El signo de esta presencia en medio del pueblo era «el estrado de sus pies», es decir, el trono del arca del templo de Sión (Cf. versículos 5-8). El Dios santo e invisible se hacía, por tanto, disponible a su pueblo a través de Moisés el legislador, Aarón el sacerdote, Samuel el profeta. Se revelaba en palabras y hechos de salvación y de juicio, y estaba presente en Sión a través del culto celebrado en el templo.
5. Se podría decir, entonces, que el Salmo 98 se realiza hoy en la Iglesia, sede de la presencia del Dios santo y trascendente.
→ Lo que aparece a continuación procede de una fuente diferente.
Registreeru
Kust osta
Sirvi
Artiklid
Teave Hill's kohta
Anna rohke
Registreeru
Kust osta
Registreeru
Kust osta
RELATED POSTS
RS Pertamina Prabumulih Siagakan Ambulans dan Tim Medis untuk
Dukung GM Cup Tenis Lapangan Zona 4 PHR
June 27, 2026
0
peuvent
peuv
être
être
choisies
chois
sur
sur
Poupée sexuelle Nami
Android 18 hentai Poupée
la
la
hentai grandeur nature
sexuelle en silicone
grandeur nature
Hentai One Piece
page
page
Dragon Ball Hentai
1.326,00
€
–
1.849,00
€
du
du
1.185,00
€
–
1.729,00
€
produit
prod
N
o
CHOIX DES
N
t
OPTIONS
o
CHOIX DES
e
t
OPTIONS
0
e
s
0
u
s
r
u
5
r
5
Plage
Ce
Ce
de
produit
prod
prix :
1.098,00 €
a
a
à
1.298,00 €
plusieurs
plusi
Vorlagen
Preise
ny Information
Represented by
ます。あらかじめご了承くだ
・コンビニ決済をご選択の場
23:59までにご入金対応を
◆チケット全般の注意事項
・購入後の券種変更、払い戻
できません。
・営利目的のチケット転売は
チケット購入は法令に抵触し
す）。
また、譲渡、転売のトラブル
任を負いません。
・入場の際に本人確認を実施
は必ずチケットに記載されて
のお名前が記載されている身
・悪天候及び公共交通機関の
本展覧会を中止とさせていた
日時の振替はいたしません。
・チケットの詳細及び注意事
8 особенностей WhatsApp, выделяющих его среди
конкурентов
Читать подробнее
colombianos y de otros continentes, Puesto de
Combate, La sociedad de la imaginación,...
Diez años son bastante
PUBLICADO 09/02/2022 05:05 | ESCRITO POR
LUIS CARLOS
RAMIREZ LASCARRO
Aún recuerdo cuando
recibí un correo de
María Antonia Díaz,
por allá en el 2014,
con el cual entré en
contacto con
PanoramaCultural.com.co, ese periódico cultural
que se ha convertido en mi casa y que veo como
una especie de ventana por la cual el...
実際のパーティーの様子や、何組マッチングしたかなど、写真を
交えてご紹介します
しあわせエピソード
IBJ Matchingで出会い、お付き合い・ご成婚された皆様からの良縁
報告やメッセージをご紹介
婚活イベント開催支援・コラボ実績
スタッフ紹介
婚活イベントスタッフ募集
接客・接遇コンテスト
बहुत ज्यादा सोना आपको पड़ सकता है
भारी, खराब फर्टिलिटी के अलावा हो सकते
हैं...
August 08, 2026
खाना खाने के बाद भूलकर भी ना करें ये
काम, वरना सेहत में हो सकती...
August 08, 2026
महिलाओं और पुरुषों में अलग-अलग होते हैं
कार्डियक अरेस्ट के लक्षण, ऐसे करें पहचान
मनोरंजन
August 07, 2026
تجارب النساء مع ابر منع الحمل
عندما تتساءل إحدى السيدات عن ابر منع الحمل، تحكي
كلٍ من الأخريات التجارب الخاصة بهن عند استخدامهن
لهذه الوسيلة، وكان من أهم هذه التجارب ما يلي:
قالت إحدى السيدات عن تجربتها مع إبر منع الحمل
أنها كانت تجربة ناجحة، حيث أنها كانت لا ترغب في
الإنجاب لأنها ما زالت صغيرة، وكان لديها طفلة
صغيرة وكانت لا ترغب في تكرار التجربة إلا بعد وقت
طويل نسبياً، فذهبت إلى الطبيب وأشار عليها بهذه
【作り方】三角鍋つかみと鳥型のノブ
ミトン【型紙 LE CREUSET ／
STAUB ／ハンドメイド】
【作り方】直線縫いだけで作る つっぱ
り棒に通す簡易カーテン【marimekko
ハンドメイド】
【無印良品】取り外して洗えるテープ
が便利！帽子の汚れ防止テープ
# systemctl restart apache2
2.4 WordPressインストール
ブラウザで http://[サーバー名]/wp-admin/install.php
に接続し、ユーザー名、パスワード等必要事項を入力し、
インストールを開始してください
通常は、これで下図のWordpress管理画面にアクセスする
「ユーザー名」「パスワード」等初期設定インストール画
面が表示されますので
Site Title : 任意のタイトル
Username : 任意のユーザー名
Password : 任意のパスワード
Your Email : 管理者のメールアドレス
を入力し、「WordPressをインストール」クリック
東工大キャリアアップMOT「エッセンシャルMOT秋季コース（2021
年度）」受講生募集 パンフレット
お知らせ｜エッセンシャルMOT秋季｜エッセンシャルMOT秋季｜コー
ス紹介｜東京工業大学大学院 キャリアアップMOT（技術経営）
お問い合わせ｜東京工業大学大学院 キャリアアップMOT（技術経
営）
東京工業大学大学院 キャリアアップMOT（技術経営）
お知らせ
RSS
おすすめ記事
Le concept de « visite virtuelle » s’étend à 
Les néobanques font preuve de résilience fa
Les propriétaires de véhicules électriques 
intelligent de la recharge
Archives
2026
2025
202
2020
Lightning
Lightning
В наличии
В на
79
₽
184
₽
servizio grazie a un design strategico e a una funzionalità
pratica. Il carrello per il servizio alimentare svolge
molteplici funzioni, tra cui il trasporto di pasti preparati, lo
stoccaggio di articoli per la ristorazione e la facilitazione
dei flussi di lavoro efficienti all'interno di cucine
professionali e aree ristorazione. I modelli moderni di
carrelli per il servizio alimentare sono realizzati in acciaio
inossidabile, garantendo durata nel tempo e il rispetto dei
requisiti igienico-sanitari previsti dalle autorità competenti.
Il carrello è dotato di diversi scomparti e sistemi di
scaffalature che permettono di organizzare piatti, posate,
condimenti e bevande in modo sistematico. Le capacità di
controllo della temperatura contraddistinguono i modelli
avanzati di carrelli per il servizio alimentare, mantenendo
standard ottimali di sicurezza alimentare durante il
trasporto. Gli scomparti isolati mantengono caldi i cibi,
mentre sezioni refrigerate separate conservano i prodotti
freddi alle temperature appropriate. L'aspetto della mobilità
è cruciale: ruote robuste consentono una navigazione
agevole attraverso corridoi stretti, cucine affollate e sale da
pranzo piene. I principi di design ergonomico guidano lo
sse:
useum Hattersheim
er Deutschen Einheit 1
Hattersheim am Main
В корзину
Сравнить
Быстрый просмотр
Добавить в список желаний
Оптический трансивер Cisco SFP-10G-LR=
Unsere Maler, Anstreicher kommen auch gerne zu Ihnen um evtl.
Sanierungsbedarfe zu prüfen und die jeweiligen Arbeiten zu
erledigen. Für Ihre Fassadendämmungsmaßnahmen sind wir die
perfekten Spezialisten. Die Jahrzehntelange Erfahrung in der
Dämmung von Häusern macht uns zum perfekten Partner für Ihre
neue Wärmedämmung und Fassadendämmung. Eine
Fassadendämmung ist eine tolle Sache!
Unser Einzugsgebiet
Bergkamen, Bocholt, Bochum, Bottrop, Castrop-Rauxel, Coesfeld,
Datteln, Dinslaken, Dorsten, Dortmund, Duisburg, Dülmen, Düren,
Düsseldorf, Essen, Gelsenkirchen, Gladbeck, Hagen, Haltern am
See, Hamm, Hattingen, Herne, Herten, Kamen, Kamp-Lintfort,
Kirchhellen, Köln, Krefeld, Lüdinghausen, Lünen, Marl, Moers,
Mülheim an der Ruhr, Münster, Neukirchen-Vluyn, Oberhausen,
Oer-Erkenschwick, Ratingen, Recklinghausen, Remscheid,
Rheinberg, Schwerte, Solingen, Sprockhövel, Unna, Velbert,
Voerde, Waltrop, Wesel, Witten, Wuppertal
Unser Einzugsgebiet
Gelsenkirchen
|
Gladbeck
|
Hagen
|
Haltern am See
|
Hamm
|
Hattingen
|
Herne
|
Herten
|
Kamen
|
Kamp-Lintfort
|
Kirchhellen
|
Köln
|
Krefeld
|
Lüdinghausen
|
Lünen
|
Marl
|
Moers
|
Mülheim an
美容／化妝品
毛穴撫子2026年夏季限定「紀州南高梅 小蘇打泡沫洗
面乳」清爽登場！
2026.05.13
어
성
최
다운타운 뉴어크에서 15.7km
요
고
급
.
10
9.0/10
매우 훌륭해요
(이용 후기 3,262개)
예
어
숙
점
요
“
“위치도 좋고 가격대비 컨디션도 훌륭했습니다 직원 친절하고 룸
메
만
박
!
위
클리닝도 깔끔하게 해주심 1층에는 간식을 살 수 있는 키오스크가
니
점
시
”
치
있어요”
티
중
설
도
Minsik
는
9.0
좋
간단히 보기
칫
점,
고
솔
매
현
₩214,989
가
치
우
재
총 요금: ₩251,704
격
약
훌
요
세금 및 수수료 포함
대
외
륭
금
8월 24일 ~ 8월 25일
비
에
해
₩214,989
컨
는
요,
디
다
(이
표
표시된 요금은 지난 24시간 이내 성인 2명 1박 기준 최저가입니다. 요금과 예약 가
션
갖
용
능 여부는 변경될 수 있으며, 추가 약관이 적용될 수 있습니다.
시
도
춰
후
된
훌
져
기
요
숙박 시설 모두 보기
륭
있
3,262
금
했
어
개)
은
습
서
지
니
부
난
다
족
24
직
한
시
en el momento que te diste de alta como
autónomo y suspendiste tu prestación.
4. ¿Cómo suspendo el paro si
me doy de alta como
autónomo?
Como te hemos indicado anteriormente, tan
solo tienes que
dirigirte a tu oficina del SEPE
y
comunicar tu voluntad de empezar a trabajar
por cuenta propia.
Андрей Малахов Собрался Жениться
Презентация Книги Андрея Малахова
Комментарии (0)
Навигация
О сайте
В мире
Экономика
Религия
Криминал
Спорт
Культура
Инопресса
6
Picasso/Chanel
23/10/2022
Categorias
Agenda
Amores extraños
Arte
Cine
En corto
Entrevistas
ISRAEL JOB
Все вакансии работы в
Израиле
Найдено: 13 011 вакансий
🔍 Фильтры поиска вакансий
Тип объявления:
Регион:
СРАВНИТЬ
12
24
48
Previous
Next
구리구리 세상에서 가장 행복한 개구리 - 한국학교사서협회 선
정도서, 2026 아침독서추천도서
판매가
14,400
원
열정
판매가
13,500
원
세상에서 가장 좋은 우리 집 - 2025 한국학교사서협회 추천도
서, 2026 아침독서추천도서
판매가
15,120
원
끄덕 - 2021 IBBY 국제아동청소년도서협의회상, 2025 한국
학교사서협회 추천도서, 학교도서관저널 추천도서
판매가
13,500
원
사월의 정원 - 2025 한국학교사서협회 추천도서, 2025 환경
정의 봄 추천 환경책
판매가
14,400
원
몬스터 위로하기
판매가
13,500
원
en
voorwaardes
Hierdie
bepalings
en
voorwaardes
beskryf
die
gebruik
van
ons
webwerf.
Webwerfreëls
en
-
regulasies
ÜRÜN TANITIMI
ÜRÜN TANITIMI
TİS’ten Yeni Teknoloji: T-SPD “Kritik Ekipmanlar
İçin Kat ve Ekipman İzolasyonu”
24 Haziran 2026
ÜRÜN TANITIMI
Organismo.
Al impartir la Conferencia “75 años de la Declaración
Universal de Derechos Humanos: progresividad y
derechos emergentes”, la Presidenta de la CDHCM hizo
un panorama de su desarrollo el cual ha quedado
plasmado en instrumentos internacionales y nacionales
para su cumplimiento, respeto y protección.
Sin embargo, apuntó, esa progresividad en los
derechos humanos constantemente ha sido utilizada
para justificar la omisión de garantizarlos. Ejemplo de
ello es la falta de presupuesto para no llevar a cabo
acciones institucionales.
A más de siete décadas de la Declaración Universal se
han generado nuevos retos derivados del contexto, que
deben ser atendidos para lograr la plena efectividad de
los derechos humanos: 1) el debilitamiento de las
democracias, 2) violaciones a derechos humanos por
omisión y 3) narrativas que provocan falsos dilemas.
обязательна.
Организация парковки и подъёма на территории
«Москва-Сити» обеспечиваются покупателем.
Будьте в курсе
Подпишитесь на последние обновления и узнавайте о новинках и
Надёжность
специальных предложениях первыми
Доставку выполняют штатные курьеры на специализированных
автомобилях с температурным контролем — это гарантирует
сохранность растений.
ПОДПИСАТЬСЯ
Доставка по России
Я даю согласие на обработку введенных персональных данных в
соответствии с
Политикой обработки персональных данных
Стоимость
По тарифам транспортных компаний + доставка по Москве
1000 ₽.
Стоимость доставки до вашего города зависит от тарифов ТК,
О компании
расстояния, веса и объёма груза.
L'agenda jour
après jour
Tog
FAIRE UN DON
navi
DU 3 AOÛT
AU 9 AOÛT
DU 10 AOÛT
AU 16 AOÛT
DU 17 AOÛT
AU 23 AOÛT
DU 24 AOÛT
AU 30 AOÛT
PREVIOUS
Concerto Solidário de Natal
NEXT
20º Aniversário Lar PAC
El Señor no se ha retirado en el espacio inaccesible de su misterio, indiferente a nuestra historia y a nuestras expectativas. «Viene a juzgar la tierra. Juzgará el orbe con justicia y a los pueblos con equidad» (Salmo 97, 9).
Dios se ha hecho presente entre nosotros sobretodo en su Hijo, hecho uno de nosotros para infundir en nosotros su vida y santidad. Por este motivo, ahora no nos acercamos a Dios con terror, sino con confianza. Tenemos en Cristo al sumo sacerdote santo, inocente, sin mancha. «Puede salvar perfectamente a los que por él llegan a Dios, ya que está siempre vivo para interceder a su favor» (Hebreos 7, 25). Nuestro canto, entonces, se llena de serenidad y de alegría: exalta al Señor rey, que mora entre nosotros, enjugando las lágrimas de nuestros ojos (Cf. Apocalipsis 21, 3-4).